Und doch war er stark in Anspruch genommen. Das war einer jener Augenblicke, wo er ohne Kontrolle, aber mit der ganzen Gewissenhaftigkeit seines Wesens, diese furchtbare Gewalt ausübte. Er fühlte, daß sein elender Polizeiagentenstuhl ein Tribunal war. Er hatte zu urteilen, zu verurteilen. Er brachte alles, was an Gedanken in seinem Kopf war, auf, um dieser großen Sache gerecht zu werden. Je mehr er die Tat jener Dirne prüfte, um so tiefer war seine Entrüstung. Sie hatte unverkennbar ein schweres Verbrechen begangen. Er selbst hatte es gesehen, wie dieses Geschöpf, das außerhalb der Gesetze stand, die Gesellschaft – in Person eines Grundbesitzers und Wählers erster Klasse – beleidigt und geschändet hatte.
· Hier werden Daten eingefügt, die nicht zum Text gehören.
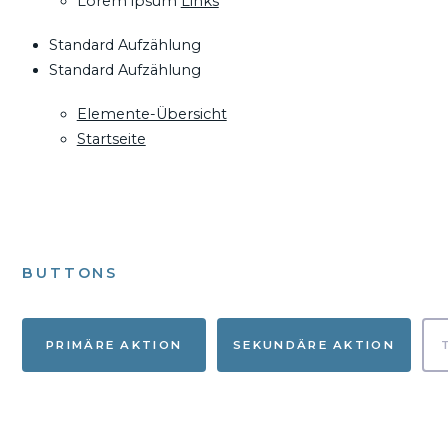
Lorem ipsum
Links
Standard Aufzählung
Standard Aufzählung
Elemente-Übersicht
Startseite
BUTTONS
PRIMÄRE AKTION
SEKUNDÄRE AKTION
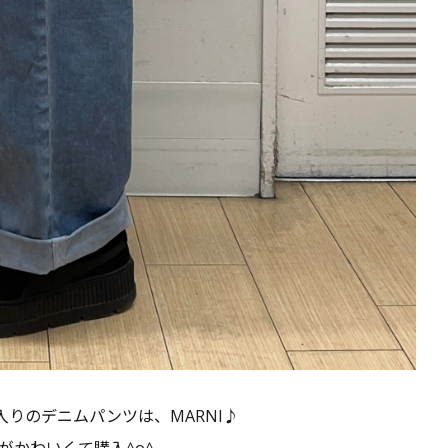
りのデニムパンツは、MARNI♪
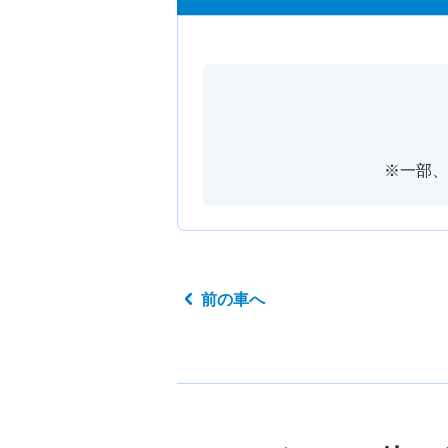
※一部、
前の車へ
Eine Prostituierte hatte einen Bourgeois angegriffen. Er hatte es selbst gesehen, Javert.

Schweigend schrieb er.

Als er fertig war, unterzeichnete er das Schriftstück, faltete es zusammen und übergab es dem Sergeanten mit den Worten:

»Nehmen Sie drei Mann und bringen Sie diese Person ins Loch.«

Zu Fantine aber sagte er:

»Du hast sechs Monate abzubrummen.«

Die Unglückliche erzitterte.

»Sechs Monate! Sechs Monate Gefängnis!« rief sie, »und nur sieben Sous Verdienst im Tag! Was soll aus Cosette werden? Ich schulde den Thénardiers noch mehr als hundert Franken, Herr Inspektor, wissen Sie das?«

Sie kroch auf dem von den schmutzigen Stiefeln all dieser Männer verunreinigten Boden mit gerungenen Händen zu Javert hin und jammerte.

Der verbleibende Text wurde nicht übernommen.